17th Speaker of the Pennsylvania House of Representatives
- In office 1826–1828
- Preceded by: Joel Barlow Sutherland
- Succeeded by: Ner Middleswarth

Member of the Pennsylvania House of Representatives
- In office 1820–1826

Personal details
- Born: March 25, 1780 Reading, Pennsylvania, U.S.
- Died: October 16, 1869 (aged 89) Cumberland County, Pennsylvania, U.S.
- Party: Democratic-Republican (before 1828) Anti-Masonic (1828–1839) Whig (1839–1854) Republican (1854–1869)
- Spouse: Susan Alter ​ ​(m. 1801; died 1852)​
- Profession: Farmer

= Joseph Ritner =

American politician

Joseph Ritner (March 25, 1780 – October 16, 1869) was the eighth governor of Pennsylvania, and was a member of the Anti-Masonic Party. Elected governor during the 1835 Pennsylvania gubernatorial election, he served from 1835 to 1839.

Controversy surrounding his defeat in the 1838 Pennsylvania gubernatorial election sparked the Buckshot War.

In 1856, Governor Ritner served as a delegate to the first Republican National Convention in Philadelphia.

==Early life==
Ritner was born in Reading, Pennsylvania, on March 25, 1780. His parents were of German heritage, and Ritner was primarily self-educated, including learning to read and write in English, while also acquiring a working knowledge of German. He moved to Cumberland County as a teenager, where he worked as a farm hand and laborer until he purchased a farm of his own in Washington County. In 1801, Ritner married Susan Alter, and they were the parents of 10 children.
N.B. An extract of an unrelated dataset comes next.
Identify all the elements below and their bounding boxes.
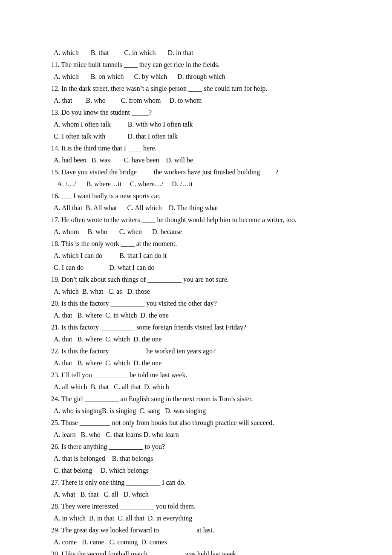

The Washington County farm had been owned by Ritner's wife's uncle, and included a large library, which enabled Ritner to continue his efforts at self-study.

During the War of 1812, Ritner served first as commander of a Washington County militia company, the Rifle Rangers. He later served as a private with his regiment in western Pennsylvania and Ohio.

==Political career==
In 1820, Ritner was elected road supervisor in Washington County. Later that year he was elected to the Pennsylvania House of Representatives as a Democratic-Republican. He was reelected five times, and was Speaker in his final two terms.

Ritner became involved with the Anti-Masonic movement in the late 1820s, and after two defeats by George Wolf in his bids to become governor, he was finally successful during the 1835 election. A large crowd attended his inaugural ceremonies on December 15, 1835.

When the Second Bank of the United States lost its federal charter in 1836, Ritner signed legislation giving it a state charter. As a supporter of public education, Ritner prevented repeal of Pennsylvania's Public School Law of 1834, and succeeded in passage of an enhanced public school measure in 1836.

An ardent opponent of slavery, Ritner was the inspiration for an abolitionist poem by John Greenleaf Whittier, 1836's Ritner, in which Whittier praised the anti-slavery sentiment of the governor's annual message to the state legislature.

Toward the end of his tenure as governor, major changes were effected in Pennsylvania's system of state governance. The Pennsylvania State Constitution was amended, all White freemen over the age of twenty-one were given the right to vote, and the practice of awarding official positions as "life offices" was abolished.

Ritner's reputation, however, was negatively affected by Anti-Masonic efforts to gerrymander state legislative districts for their benefit. In addition, as Anti-Masons attempted to expand their support by taking positions on other issues, including expanded construction of public works. During this time, Ritner was criticized for allegedly using public rail and canal projects as a source of patronage.

When he ran for a second term as a Whig Party-supported, Anti-Masonic candidate during the controversial 1838 Pennsylvania gubernatorial election, which grew increasingly heated as anti-Masonic and anti-abolitionist rhetoric rose, he narrowly lost to Democratic nominee David Rittenhouse Porter, who, as a Grand Master of the Huntingdon Lodge of the Freemasons, had risen to the level of Deputy Grand Master of his Masonic district. Ritner and his supporters then unsuccessfully attempted to contest the election, including an effort by Ritner to mobilize the state militia, which sparked the Buckshot War. (The militia were to be armed with buckshot, thus giving the event its name.)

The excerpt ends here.